== EXERCISE ==
Among the entries below, find the lines with the word "Paste" and return them.
START DATA FOR REVIEW
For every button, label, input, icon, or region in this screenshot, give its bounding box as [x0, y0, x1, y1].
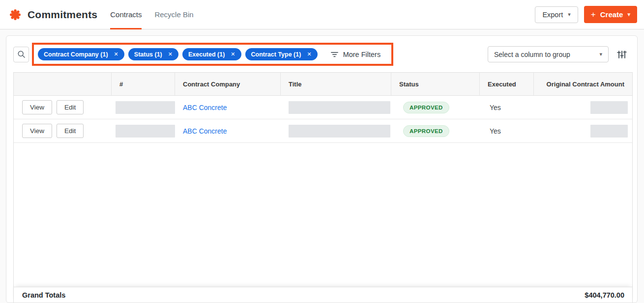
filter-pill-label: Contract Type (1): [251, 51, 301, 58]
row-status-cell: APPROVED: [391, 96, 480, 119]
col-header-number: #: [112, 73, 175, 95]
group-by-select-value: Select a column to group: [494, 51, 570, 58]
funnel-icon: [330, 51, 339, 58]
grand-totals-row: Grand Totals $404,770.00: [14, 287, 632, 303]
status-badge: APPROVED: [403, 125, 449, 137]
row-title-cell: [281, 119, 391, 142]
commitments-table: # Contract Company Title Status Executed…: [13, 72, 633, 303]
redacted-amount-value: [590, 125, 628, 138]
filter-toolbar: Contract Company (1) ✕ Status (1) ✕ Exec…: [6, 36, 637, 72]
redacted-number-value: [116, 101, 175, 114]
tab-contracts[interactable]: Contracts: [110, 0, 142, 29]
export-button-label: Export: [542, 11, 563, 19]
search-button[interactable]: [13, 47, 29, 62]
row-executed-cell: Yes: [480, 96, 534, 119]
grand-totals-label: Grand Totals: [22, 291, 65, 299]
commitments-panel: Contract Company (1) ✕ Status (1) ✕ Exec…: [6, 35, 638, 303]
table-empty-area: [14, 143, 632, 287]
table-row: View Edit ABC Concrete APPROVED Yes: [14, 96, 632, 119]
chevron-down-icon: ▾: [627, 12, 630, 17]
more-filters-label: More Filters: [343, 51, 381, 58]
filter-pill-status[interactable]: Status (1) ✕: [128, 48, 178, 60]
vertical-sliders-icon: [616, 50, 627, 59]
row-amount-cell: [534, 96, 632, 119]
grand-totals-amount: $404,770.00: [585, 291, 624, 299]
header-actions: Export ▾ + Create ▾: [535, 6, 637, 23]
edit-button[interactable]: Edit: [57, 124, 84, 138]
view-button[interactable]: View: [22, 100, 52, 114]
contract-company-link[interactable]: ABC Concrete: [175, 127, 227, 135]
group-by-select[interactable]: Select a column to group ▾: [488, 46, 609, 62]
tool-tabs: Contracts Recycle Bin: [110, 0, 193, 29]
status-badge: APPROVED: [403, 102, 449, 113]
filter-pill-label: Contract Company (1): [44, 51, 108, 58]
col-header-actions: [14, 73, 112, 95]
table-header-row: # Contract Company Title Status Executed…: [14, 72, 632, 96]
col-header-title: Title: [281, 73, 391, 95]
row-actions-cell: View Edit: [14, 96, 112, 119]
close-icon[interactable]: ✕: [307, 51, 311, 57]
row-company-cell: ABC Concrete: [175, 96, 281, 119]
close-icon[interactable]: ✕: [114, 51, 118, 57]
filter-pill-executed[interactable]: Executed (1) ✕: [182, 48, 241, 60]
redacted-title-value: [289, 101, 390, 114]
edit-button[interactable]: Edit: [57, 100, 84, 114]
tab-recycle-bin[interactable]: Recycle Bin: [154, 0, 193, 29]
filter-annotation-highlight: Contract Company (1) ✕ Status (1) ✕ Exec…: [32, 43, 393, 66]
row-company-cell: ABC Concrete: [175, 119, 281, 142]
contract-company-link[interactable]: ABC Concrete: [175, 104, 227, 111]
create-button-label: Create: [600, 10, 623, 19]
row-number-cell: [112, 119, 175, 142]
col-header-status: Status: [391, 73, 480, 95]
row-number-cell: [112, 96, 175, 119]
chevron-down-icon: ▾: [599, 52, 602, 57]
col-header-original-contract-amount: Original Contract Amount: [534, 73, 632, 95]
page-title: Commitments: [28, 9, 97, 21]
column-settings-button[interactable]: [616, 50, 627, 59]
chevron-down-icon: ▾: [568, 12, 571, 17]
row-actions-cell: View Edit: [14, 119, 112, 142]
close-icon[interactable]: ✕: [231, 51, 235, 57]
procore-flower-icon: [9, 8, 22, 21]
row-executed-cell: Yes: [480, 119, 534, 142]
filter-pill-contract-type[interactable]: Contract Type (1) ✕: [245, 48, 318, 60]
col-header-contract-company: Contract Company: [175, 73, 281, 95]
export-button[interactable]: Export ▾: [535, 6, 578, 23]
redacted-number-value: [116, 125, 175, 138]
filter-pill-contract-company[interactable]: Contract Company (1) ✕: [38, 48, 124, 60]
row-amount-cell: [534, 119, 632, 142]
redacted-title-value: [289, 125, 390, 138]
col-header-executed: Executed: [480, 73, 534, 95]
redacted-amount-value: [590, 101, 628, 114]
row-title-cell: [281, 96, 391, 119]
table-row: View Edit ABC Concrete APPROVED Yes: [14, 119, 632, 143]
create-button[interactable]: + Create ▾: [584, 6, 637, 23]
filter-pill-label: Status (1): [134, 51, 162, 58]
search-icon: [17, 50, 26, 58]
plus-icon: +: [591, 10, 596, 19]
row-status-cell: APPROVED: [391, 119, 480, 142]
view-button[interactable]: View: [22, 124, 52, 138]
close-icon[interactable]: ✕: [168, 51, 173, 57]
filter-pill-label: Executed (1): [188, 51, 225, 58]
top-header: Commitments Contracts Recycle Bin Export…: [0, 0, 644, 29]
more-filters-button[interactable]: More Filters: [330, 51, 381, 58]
END DATA FOR REVIEW
START DATA FOR REVIEW
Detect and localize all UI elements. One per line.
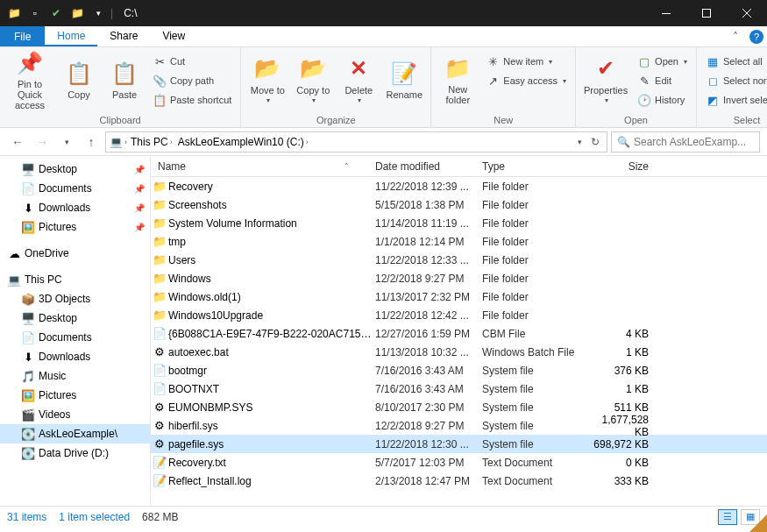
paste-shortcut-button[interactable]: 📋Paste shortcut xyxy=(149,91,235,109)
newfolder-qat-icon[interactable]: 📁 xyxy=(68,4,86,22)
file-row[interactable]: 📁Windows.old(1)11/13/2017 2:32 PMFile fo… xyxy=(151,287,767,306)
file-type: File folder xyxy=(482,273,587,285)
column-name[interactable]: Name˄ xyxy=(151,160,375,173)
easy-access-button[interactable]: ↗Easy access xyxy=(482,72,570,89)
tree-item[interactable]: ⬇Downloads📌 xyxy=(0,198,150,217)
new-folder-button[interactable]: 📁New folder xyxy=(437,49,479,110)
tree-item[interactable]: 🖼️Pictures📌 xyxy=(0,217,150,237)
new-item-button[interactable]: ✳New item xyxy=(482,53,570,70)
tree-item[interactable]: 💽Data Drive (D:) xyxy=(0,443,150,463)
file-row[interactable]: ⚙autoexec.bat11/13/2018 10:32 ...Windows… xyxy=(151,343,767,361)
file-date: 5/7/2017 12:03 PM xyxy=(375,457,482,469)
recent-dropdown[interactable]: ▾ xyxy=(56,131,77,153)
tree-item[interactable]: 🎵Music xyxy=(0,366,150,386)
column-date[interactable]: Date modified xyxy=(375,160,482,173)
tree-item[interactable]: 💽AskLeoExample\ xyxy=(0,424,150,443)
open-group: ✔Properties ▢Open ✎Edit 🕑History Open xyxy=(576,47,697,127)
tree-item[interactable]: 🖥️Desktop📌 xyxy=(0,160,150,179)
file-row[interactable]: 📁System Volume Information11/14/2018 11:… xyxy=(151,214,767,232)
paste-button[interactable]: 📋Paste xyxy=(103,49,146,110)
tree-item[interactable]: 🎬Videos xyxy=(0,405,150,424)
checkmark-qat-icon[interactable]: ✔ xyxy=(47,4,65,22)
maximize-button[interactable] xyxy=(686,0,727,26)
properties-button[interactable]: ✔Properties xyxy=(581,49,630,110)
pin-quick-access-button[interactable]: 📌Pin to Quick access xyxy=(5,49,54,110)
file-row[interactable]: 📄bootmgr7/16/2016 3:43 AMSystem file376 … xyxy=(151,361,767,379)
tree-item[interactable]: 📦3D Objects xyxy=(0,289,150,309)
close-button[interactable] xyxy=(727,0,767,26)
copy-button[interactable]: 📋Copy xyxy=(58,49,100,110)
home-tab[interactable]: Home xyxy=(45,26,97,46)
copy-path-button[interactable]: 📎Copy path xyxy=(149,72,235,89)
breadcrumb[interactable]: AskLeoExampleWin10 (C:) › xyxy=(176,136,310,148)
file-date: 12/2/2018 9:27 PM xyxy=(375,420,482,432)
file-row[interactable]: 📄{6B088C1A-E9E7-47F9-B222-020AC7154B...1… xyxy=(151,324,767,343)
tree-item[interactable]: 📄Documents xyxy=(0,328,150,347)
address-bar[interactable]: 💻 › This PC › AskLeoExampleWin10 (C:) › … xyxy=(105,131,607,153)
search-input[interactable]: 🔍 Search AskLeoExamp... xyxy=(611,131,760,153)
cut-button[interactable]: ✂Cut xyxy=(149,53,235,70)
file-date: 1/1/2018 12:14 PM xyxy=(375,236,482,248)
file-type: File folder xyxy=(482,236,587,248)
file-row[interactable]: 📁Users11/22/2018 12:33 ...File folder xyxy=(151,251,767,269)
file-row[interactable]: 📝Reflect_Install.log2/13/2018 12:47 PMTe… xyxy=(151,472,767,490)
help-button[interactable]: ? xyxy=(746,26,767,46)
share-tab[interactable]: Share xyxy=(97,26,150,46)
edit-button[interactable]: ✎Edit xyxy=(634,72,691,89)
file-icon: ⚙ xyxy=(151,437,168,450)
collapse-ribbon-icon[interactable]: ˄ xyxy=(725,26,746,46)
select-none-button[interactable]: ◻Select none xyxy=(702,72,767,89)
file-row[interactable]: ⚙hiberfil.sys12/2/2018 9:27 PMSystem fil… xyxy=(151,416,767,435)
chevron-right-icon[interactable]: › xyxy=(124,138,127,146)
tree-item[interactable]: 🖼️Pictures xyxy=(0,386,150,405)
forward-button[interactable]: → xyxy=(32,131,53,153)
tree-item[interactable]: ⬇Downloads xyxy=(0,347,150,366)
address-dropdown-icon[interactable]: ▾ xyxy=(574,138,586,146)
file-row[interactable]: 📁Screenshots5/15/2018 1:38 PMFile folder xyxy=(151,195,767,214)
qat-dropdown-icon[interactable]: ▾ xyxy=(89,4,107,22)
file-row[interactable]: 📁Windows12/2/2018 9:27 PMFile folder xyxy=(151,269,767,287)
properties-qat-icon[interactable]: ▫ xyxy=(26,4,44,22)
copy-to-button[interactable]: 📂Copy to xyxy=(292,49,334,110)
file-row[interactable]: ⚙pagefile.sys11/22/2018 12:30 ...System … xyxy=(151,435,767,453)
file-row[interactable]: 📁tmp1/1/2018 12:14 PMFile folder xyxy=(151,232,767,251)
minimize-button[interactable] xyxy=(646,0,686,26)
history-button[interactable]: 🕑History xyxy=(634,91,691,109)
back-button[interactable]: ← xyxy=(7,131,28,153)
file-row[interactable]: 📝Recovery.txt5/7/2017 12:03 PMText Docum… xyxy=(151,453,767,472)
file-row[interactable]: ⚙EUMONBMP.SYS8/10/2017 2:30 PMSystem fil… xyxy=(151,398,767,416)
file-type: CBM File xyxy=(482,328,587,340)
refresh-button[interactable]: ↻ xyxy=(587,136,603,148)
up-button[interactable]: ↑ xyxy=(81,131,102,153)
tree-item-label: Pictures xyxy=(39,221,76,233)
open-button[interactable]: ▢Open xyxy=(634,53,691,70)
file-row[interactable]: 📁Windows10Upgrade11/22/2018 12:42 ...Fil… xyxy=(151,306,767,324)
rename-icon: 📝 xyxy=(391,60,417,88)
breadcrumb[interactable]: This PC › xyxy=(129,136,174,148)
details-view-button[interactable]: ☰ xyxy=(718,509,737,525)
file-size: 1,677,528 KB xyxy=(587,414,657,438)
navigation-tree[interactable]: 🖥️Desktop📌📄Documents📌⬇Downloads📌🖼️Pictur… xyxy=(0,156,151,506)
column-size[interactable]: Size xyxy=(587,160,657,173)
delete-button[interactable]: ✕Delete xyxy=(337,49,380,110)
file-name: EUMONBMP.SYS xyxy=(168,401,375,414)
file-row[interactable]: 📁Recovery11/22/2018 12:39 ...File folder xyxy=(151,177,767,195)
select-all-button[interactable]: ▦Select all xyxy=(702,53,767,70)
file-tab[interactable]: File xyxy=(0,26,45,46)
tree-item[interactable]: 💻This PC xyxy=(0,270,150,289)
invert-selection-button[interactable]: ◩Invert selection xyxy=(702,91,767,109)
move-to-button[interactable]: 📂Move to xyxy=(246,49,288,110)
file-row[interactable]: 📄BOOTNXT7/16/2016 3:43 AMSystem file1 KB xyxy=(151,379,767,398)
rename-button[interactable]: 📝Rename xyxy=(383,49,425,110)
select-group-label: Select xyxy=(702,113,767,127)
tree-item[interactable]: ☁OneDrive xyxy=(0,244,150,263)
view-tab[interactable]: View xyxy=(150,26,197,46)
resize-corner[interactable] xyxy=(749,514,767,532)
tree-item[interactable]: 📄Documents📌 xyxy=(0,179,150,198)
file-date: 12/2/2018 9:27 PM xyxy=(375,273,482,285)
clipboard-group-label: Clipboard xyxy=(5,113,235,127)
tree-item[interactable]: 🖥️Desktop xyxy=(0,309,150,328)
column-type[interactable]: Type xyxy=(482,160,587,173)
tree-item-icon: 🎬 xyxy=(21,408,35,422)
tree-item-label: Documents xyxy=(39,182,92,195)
END DATA FOR REVIEW
== ANSWER FOR THE TASK ==
paste-shortcut-button[interactable]: 📋Paste shortcut xyxy=(149,91,235,109)
paste-button[interactable]: 📋Paste xyxy=(103,49,146,110)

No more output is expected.